Matt Martin sets a record that probably doesn't matter

By Adam Gretz | Hockey writer


According to the NHL stat sheet, New York Islanders forward Matt Martin has hit more players during the 2011-12 season than any other player in league history (or, perhaps more accurately, as long as the NHL has been attempting to track hits).

During the Islanders 6-3 loss to the Boston Bruins on Saturday afternoon, Martin was credited with his 357th hit of the season, breaking the old record of 356 that had previously been set by Minnesota's Cal Clutterbuck during the 2008-09 season.

But what exactly does this mean? Quite honestly, not much of anything.

The biggest issue with the record, and the stat in general, is that real-time stats like hits don't have any set standard across the league, and vary from arena to arena. A scorekeeper in one city probably doesn't have the same criteria for what is considered to be a hit as a scorekeeper in another city, which can lead to misleading, and most likely, inaccurate data.

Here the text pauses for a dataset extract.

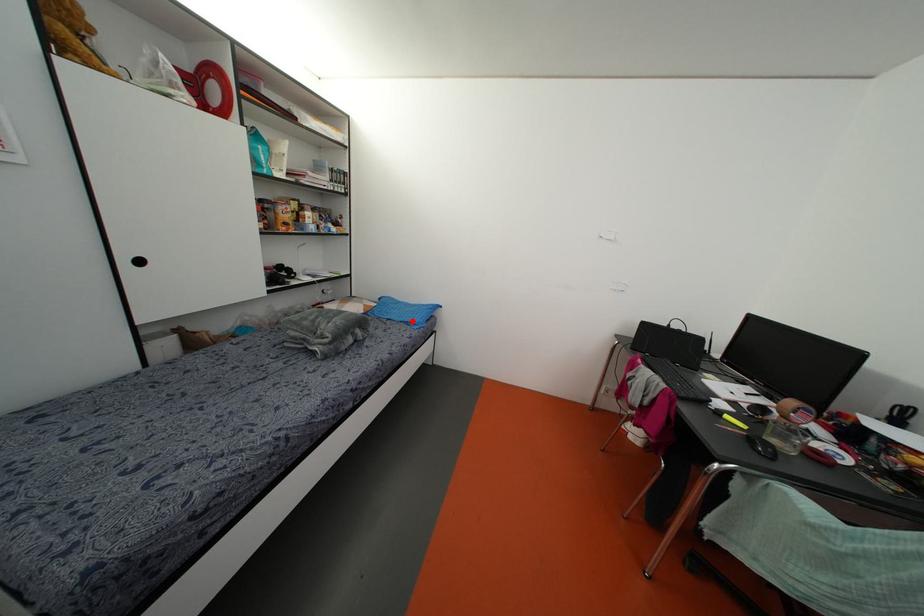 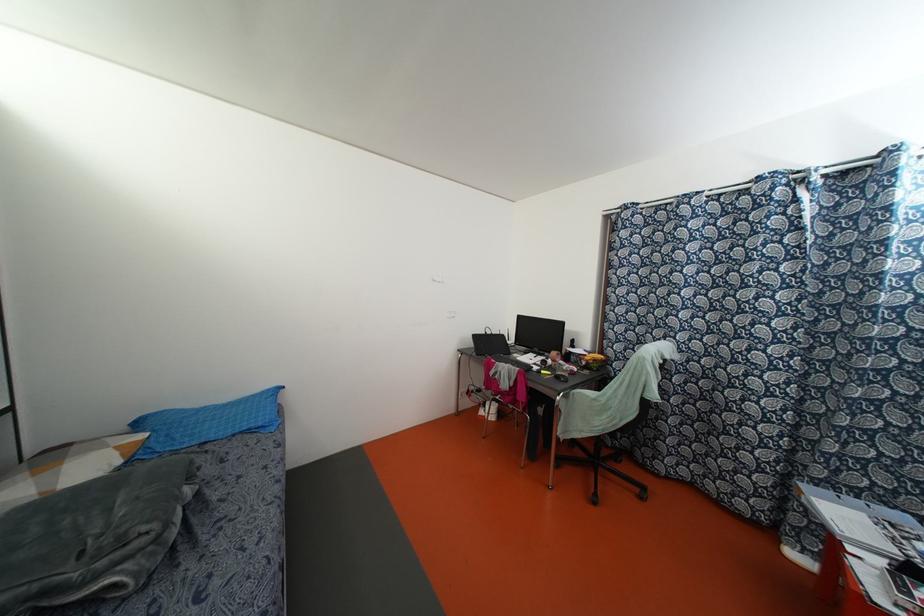 Locate, in the second image, the point that corresponds to the highlighted location in the first image.

(259, 424) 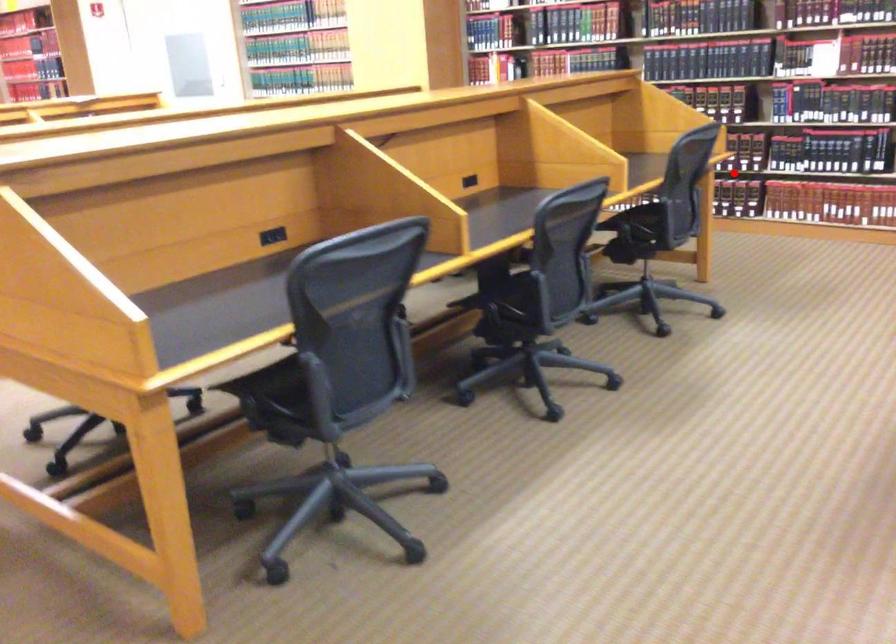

Just as an example, there are four teams in the NHL this season (Phoenix, Chicago, Toronto and Florida) that have over 300 more hits at home than they do during road games. Do these teams suddenly play more physical at home (or less physical on the road)? Or is the scorekeeper in those buildings more liberal when it comes to giving out hits as opposed, to say, the scorekeeper in Calgary where the Flames have 262 fewer hits during their home games as opposed to their road games?

There's also the fact that, as we pointed out a few weeks ago, teams and players that pile up a lot of hits may be doing so because they're never in a position to possess the puck, and outhitting your opponent doesn't necessarily translate to scoring goals or winning games. If a player like Martin is able to put up over 350 hits while playing only 12 minutes a game that's probably a good indication that when he's on the ice his team is usually in a position to be chasing after the puck.

Martin is clearly a physical player and seems to be a guy that the Islanders like, but other than being a potential negotiating point come contract time (he led the league in ... something) this is probably the least significant record that could fall during the course of a season.